EXERCISE INSTRUCTIONS =
Write out again the lines from the line with "Ορισμός Προστατών Αγίων του επαγγέλματος του" up to and including the line with "Nemi betegségek orális szex esetén", exactly as they stand below, and skip any picture.

RECORDS FOR THIS TASK section start

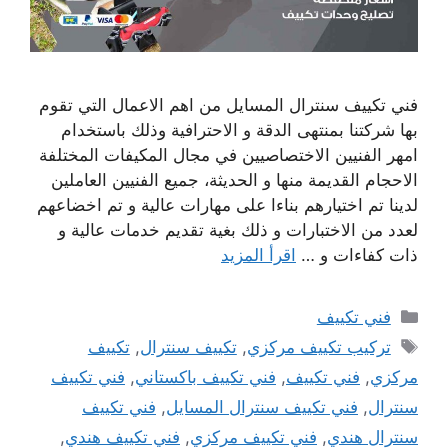
فني تكييف سنترال المسايل من اهم الاعمال التي تقوم
بها شركتنا بمنتهى الدقة و الاحترافية وذلك باستخدام
امهر الفنيين الاختصاصيين في مجال المكيفات المختلفة
الاحجام القديمة منها و الحديثة، جميع الفنيين العاملين
لدينا تم اختيارهم بناءا على مهارات عالية و تم اخضاعهم
لعدد من الاختبارات و ذلك بغية تقديم خدمات عالية و
ذات كفاءات و …
اقرأ المزيد
التصنيفات
فني تكييف
الوسوم
تركيب تكييف مركزي
,
تكييف سنترال
,
تكييف
مركزي
,
فني تكييف
,
فني تكييف باكستاني
,
فني تكييف
سنترال
,
فني تكييف سنترال المسايل
,
فني تكييف
سنترال هندي
,
فني تكييف مركزي
,
فني تكييف هندي
,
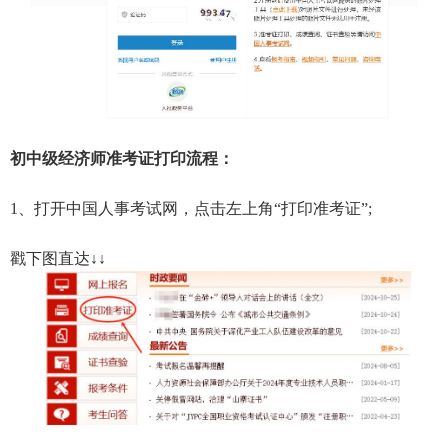
初中级经济师准考证打印流程：
1、打开中国人事考试网，点击左上角“打印准考证”;
戳下图直达↓↓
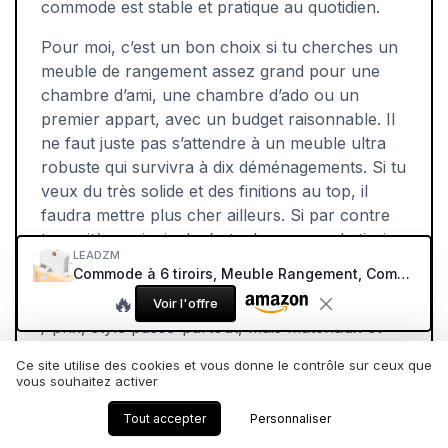
commode est stable et pratique au quotidien.
Pour moi, c’est un bon choix si tu cherches un
meuble de rangement assez grand pour une
chambre d’ami, une chambre d’ado ou un
premier appart, avec un budget raisonnable. Il
ne faut juste pas s’attendre à un meuble ultra
robuste qui survivra à dix déménagements. Si tu
veux du très solide et des finitions au top, il
faudra mettre plus cher ailleurs. Si par contre
ton critère principal, c’est « beaucoup de tiroirs,
LEADZM
blanc, pas trop cher », alors là, ça se tient.
Commode à 6 tiroirs, Meuble Rangement, Commode Chambre avec tiroirs, Armoire à tiroirs, Style français 120 x 40 x 84 cm
🔥
En résumé : bon rapport quantité de rangement
Voir l'offre
/ prix, style passe-partout, mais matériaux et
montage typiques d’un meuble en kit de milieu
Ce site utilise des cookies et vous donne le contrôle sur ceux que
de gamme. À acheter en connaissance de
vous souhaitez activer
cause, sans fantasmer, et tu ne seras pas
Tout accepter
Personnaliser
surpris.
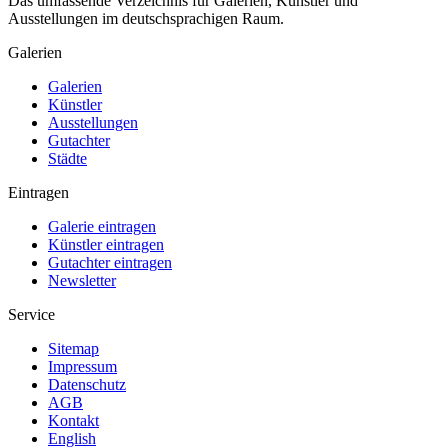
Das umfassende Verzeichnis für Galerien, Künstler und
Ausstellungen im deutschsprachigen Raum.
Galerien
Galerien
Künstler
Ausstellungen
Gutachter
Städte
Eintragen
Galerie eintragen
Künstler eintragen
Gutachter eintragen
Newsletter
Service
Sitemap
Impressum
Datenschutz
AGB
Kontakt
English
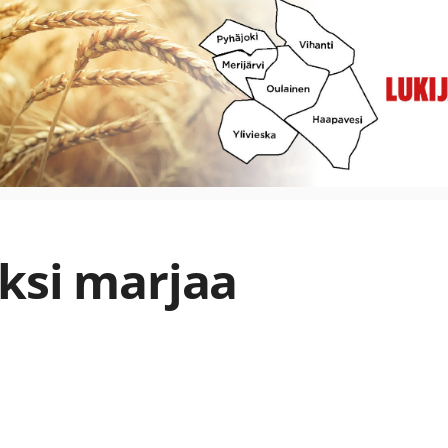
ksi marjaa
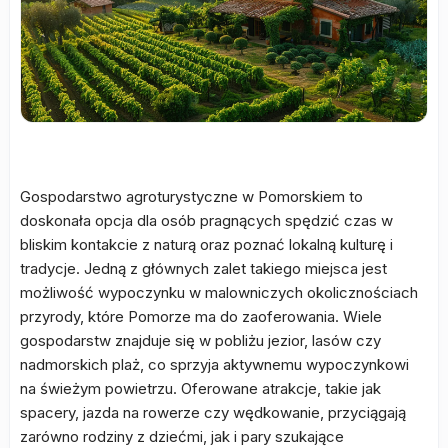
Gospodarstwo agroturystyczne w Pomorskiem to
doskonała opcja dla osób pragnących spędzić czas w
bliskim kontakcie z naturą oraz poznać lokalną kulturę i
tradycje. Jedną z głównych zalet takiego miejsca jest
możliwość wypoczynku w malowniczych okolicznościach
przyrody, które Pomorze ma do zaoferowania. Wiele
gospodarstw znajduje się w pobliżu jezior, lasów czy
nadmorskich plaż, co sprzyja aktywnemu wypoczynkowi
na świeżym powietrzu. Oferowane atrakcje, takie jak
spacery, jazda na rowerze czy wędkowanie, przyciągają
zarówno rodziny z dziećmi, jak i pary szukające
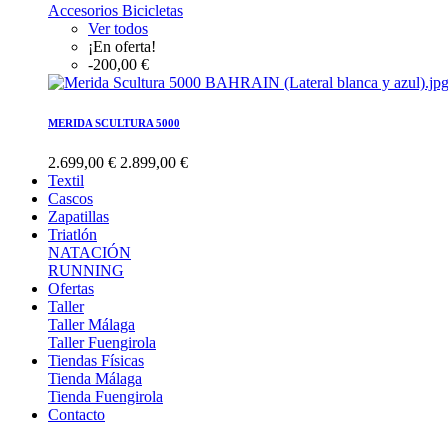
Accesorios Bicicletas
Ver todos
¡En oferta!
-200,00 €
MERIDA SCULTURA 5000
2.699,00 €
2.899,00 €
Textil
Cascos
Zapatillas
Triatlón
NATACIÓN
RUNNING
Ofertas
Taller
Taller Málaga
Taller Fuengirola
Tiendas Físicas
Tienda Málaga
Tienda Fuengirola
Contacto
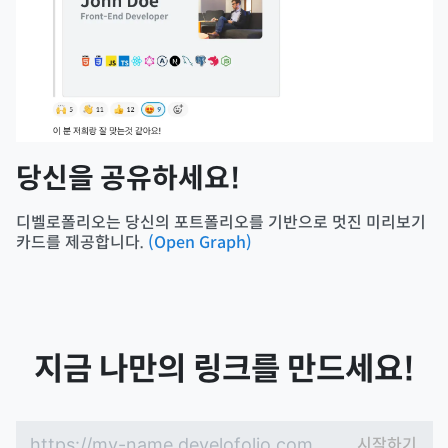
당신을 공유하세요!
디벨로폴리오는 당신의 포트폴리오를 기반으로 멋진 미리보기
카드를 제공합니다.
(Open Graph)
지금 나만의 링크를 만드세요!
my-name
https://
.develofolio.com
시작하기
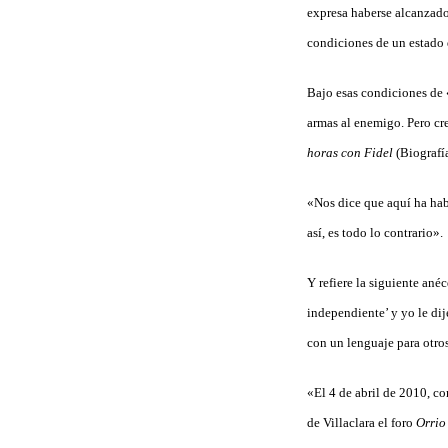
expresa haberse alcanzado
condiciones de un estado 
Bajo esas condiciones de «
armas al enemigo. Pero cr
horas con Fidel
(Biografía
«Nos dice que aquí ha hab
así, es todo lo contrario».
Y refiere la siguiente an
independiente’ y yo le di
con un lenguaje para otro
«El 4 de abril de 2010, c
de Villaclara el foro
Orrio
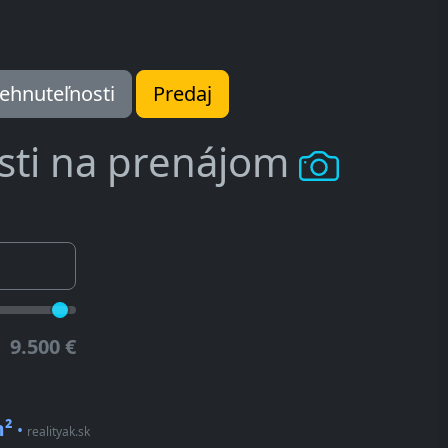
ehnuteľnosti
Predaj
sti na prenájom
9.500 €
m²
•
realityak.sk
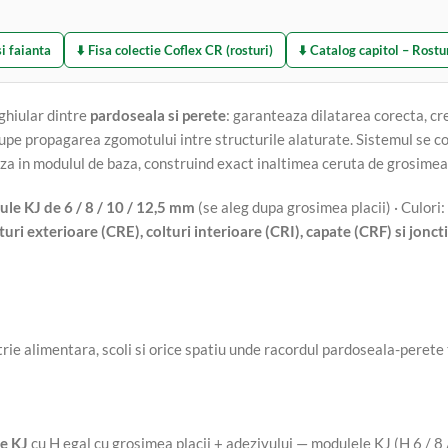
si faianta
⬇️ Fisa colectie Coflex CR (rosturi)
⬇️ Catalog capitol – Rostu
ghiular dintre
pardoseala si perete
: garanteaza dilatarea corecta, c
upe propagarea zgomotului intre structurile alaturate. Sistemul se 
za in modulul de baza, construind exact inaltimea ceruta de grosimea 
le KJ de 6 / 8 / 10 / 12,5 mm
(se aleg dupa grosimea placii) · Culori:
turi exterioare (CRE), colturi interioare (CRI), capate (CRF) si joncti
rie alimentara, scoli si orice spatiu unde racordul pardoseala-perete tre
e KJ
cu H egal cu grosimea placii + adezivului — modulele KJ (H 6 / 8 /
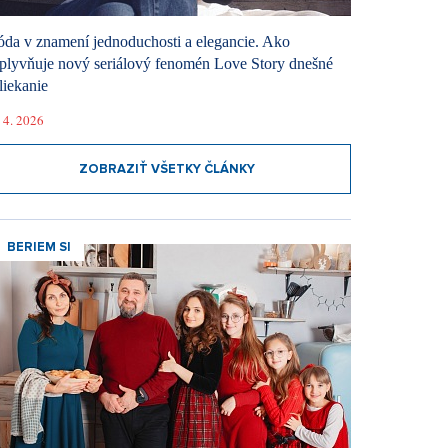
da v znamení jednoduchosti a elegancie. Ako
plyvňuje nový seriálový fenomén Love Story dnešné
liekanie
 4. 2026
ZOBRAZIŤ VŠETKY ČLÁNKY
BERIEM SI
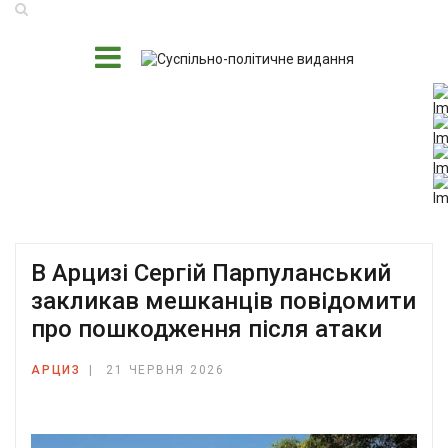
В Арцизі Сергій Парпуланський
закликав мешканців повідомити
про пошкодження після атаки
АРЦИЗ
21 ЧЕРВНЯ 2026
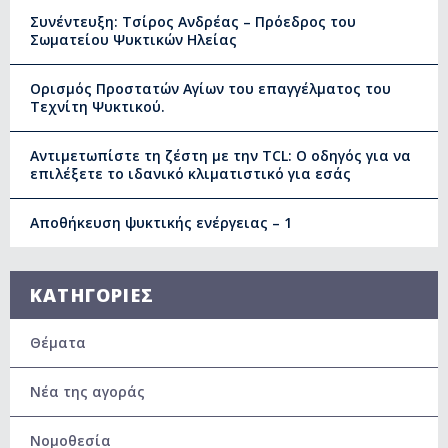
Συνέντευξη: Τσίρος Ανδρέας – Πρόεδρος του
Σωματείου Ψυκτικών Ηλείας
Ορισμός Προστατών Αγίων του επαγγέλματος του
Τεχνίτη Ψυκτικού.
Αντιμετωπίστε τη ζέστη με την TCL: Ο οδηγός για να
επιλέξετε το ιδανικό κλιματιστικό για εσάς
Αποθήκευση ψυκτικής ενέργειας – 1
ΚΑΤΗΓΟΡΙΕΣ
Θέματα
Νέα της αγοράς
Νομοθεσία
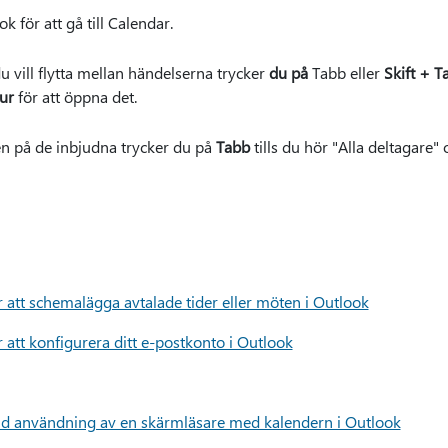
k för att gå till Calendar.
 vill flytta mellan händelserna trycker
du på
Tabb eller
Skift + T
ur
för att öppna det.
n på de inbjudna trycker du på
Tabb
tills du hör "Alla deltagare"
att schemalägga avtalade tider eller möten i Outlook
att konfigurera ditt e-postkonto i Outlook
id användning av en skärmläsare med kalendern i Outlook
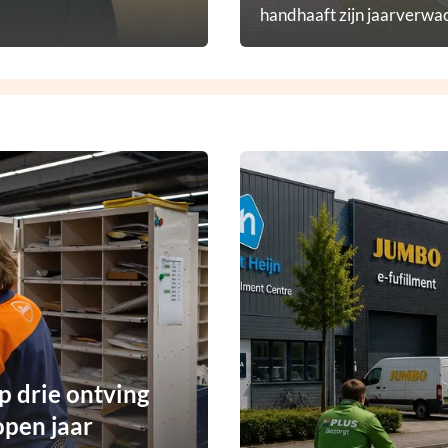
handhaaft zijn jaarverwac
p drie ontving
open jaar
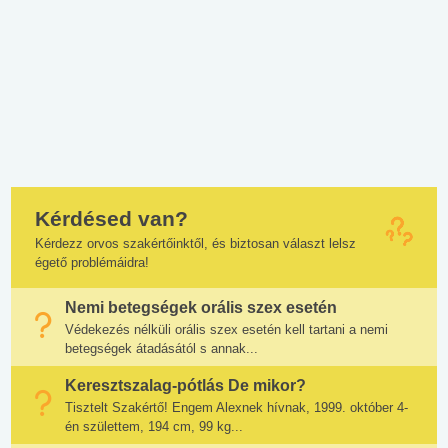
Kérdésed van?
Kérdezz orvos szakértőinktől, és biztosan választ lelsz
égető problémáidra!
Nemi betegségek orális szex esetén
Védekezés nélküli orális szex esetén kell tartani a nemi
betegségek átadásától s annak...
Keresztszalag-pótlás De mikor?
Tisztelt Szakértő! Engem Alexnek hívnak, 1999. október 4-
én születtem, 194 cm, 99 kg...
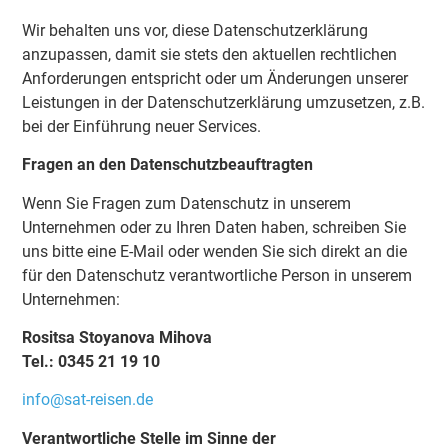
Wir behalten uns vor, diese Datenschutzerklärung
anzupassen, damit sie stets den aktuellen rechtlichen
Anforderungen entspricht oder um Änderungen unserer
Leistungen in der Datenschutzerklärung umzusetzen, z.B.
bei der Einführung neuer Services.
Fragen an den Datenschutzbeauftragten
Wenn Sie Fragen zum Datenschutz in unserem
Unternehmen oder zu Ihren Daten haben, schreiben Sie
uns bitte eine E-Mail oder wenden Sie sich direkt an die
für den Datenschutz verantwortliche Person in unserem
Unternehmen:
Rositsa Stoyanova Mihova
Tel.: 0345 21 19 10
info@sat-reisen.de
Verantwortliche Stelle im Sinne der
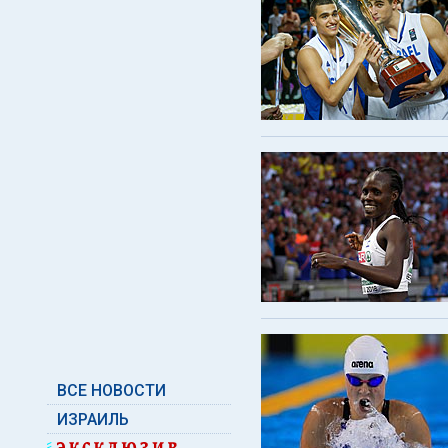
ВСЕ НОВОСТИ
ИЗРАИЛЬ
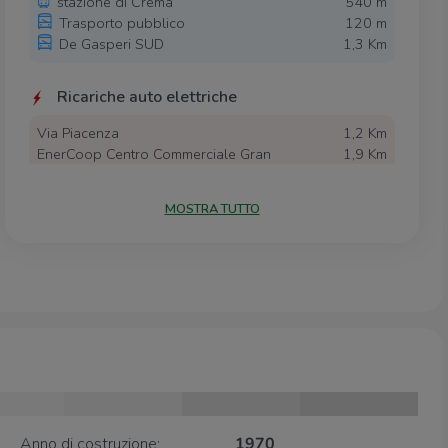
stazione di Crema
540 m
Trasporto pubblico
120 m
De Gasperi SUD
1,3 Km
Ricariche auto elettriche
Via Piacenza
1,2 Km
EnerCoop Centro Commerciale Gran
1,9 Km
Rondò
MOSTRA TUTTO
Scuole
Scuola di Musica Claudio Monteverdi
70 m
ISPE parrucchieri
150 m
Scuola Primaria Borgo San Pietro
200 m
Fondazione "Manziana"
200 m
Liceo Classico Alessandro Racchetti
410 m
Farmacia
Farmacia Granata
100 m
Anno di costruzione:
1970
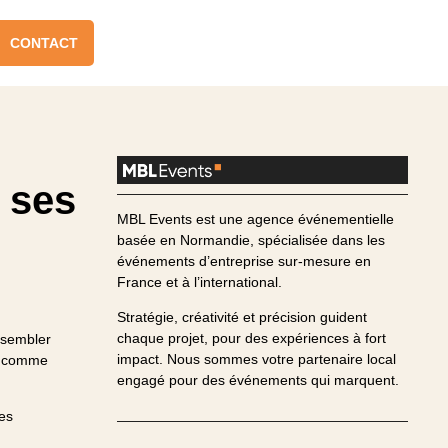
CONTACT
 ses
MBL Events est une agence événementielle
basée en Normandie, spécialisée dans les
événements d’entreprise sur-mesure en
France et à l’international.
Stratégie, créativité et précision guident
chaque projet, pour des expériences à fort
assembler
impact. Nous sommes votre partenaire local
ie comme
engagé pour des événements qui marquent.
es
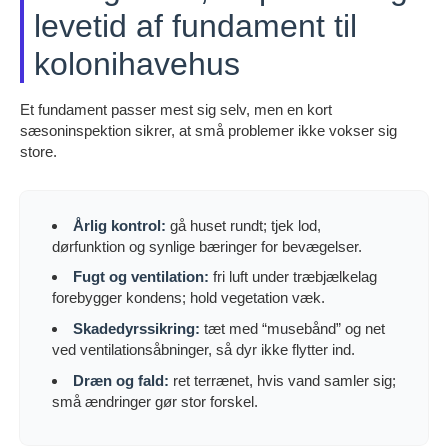
levetid af fundament til
kolonihavehus
Et fundament passer mest sig selv, men en kort
sæsoninspektion sikrer, at små problemer ikke vokser sig
store.
Årlig kontrol:
gå huset rundt; tjek lod,
dørfunktion og synlige bæringer for bevægelser.
Fugt og ventilation:
fri luft under træbjælkelag
forebygger kondens; hold vegetation væk.
Skadedyrssikring:
tæt med “musebånd” og net
ved ventilationsåbninger, så dyr ikke flytter ind.
Dræn og fald:
ret terrænet, hvis vand samler sig;
små ændringer gør stor forskel.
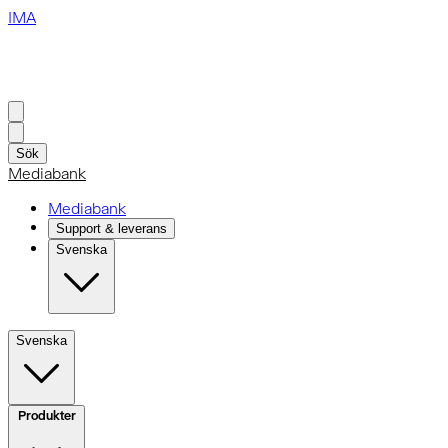
IMA
Sök
Mediabank
Mediabank
Support & leverans
Svenska
Svenska
Produkter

RECORDS FOR THIS TASK section end

TASK SOLUTION =
Ορισμός Προστατών Αγίων του επαγγέλματος του
Τεχνίτη Ψυκτικού.
Αντιμετωπίστε τη ζέστη με την TCL: Ο οδηγός για να
επιλέξετε το ιδανικό κλιματιστικό για εσάς
Αποθήκευση ψυκτικής ενέργειας – 1
ΚΑΤΗΓΟΡΙΕΣ
Θέματα
Νέα της αγοράς
Νομοθεσία
k för att gå till Calendar.
 vill flytta mellan händelserna trycker
du på
Tabb eller
Skift + T
ur
för att öppna det.
n på de inbjudna trycker du på
Tabb
tills du hör "Alla deltagare"
att schemalägga avtalade tider eller möten i Outlook
att konfigurera ditt e-postkonto i Outlook
id användning av en skärmläsare med kalendern i Outlook
handhaaft zijn jaarverwac
p drie ontving
open jaar
Kérdésed van?
Kérdezz orvos szakértőinktől, és biztosan választ lelsz
égető problémáidra!
Nemi betegségek orális szex esetén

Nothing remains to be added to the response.